While Ghana’s overall fertility rate is declining, increases in female mobility and a growing number of women entering their reproductive years make migration and sexual and reproductive health (SRH) timely topics for study. The interactions between socioeconomic and health inequalities stemming from gender, social class, and ethnicity are increasingly apparent in Accra, where they result in specific SRH vulnerabilities for female migrants working as kayayei (female head porters).
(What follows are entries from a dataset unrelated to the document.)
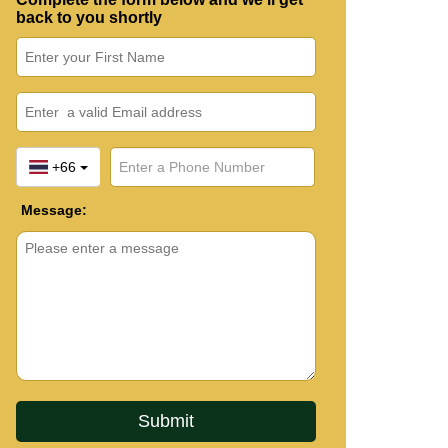
back to you shortly
+66
Message: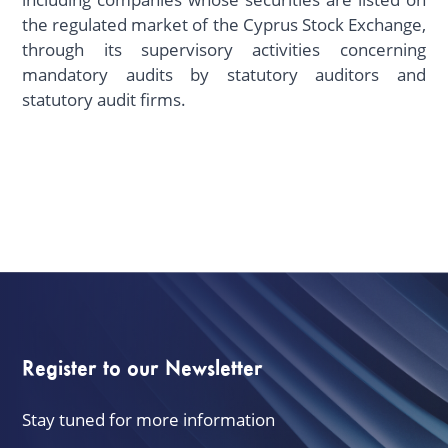
the regulated market of the Cyprus Stock Exchange,
through its supervisory activities concerning
mandatory audits by statutory auditors and
statutory audit firms.
Register to our Newsletter
Stay tuned for more information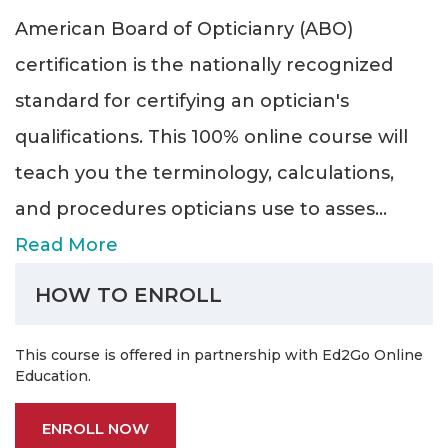
American Board of Opticianry (ABO)
certification is the nationally recognized
standard for certifying an optician's
qualifications. This 100% online course will
teach you the terminology, calculations,
and procedures opticians use to asses
...
Read More
HOW TO ENROLL
This course is offered in partnership with Ed2Go Online
Education.
ENROLL NOW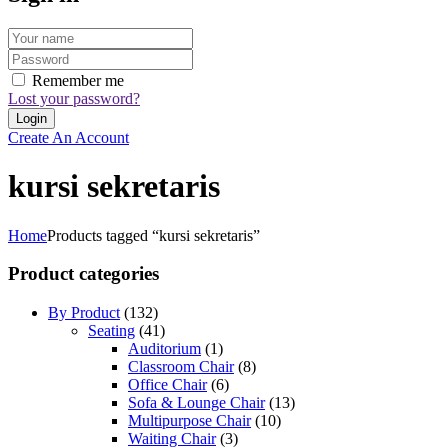
Remember me
Lost your password?
Create An Account
kursi sekretaris
Home
Products tagged “kursi sekretaris”
Product categories
By Product
(132)
Seating
(41)
Auditorium
(1)
Classroom Chair
(8)
Office Chair
(6)
Sofa & Lounge Chair
(13)
Multipurpose Chair
(10)
Waiting Chair
(3)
Sam's research, building on her Master’s thesis and her previous experiences in Ghana, seeks to understand how North-South female migration in Ghana influences migrants’ SRH knowledge, perceptions, and use of health services.
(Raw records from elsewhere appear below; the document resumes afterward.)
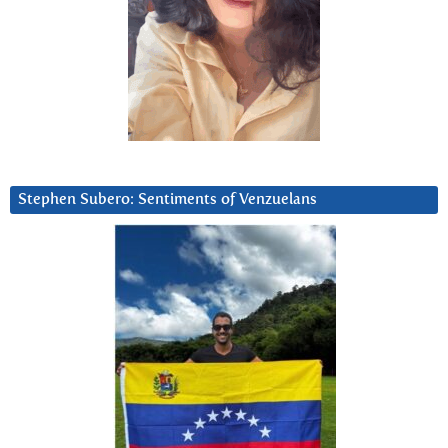
Stephen Subero: Sentiments of Venzuelans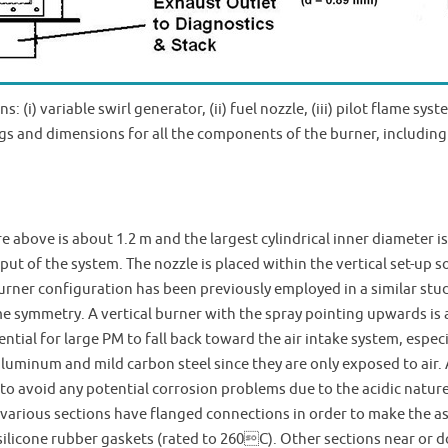
 (i) variable swirl generator, (ii) fuel nozzle, (iii) pilot flame syst
s and dimensions for all the components of the burner, including 
 above is about 1.2 m and the largest cylindrical inner diameter is
ut of the system. The nozzle is placed within the vertical set-up 
urner configuration has been previously employed in a similar stud
me symmetry. A vertical burner with the spray pointing upwards is
ntial for large PM to fall back toward the air intake system, espec
luminum and mild carbon steel since they are only exposed to air.
 to avoid any potential corrosion problems due to the acidic natur
e various sections have flanged connections in order to make the
h silicone rubber gaskets (rated to 260C). Other sections near o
Based on gaps in the literature and stakeholder discussions in Ghana, Sam’s research addresses three primary questions:

  1. How have patterns of north-south female migration in Ghana changed over time?;
  2. What are the reasons that kayayei choose to use or not use SRH services?; and
  3. How does migration influence kayayei’s SRH knowledge, perceptions, and use of health services?

As a mixed-methods study, the project includes both quantitative and qualitative components. First, a secondary analysis of Ghana’s 2000 and 2010 Population and Housing Censuses describes the scale, type, and demographic structure (e.g. age, parity, ethnic group, religion) of contemporary female migration in Ghana. Second, a quantitative primary survey using respondent-driven sampling captures information on kayayei's migration histories, employment, recent illness/injury, relationships, SRH status, SRH knowledge, and use (or non-use) of SRH services. Finally, in-depth interviews with a subset of survey participants explore how migration influences perceptions, knowledge, and use of SRH services.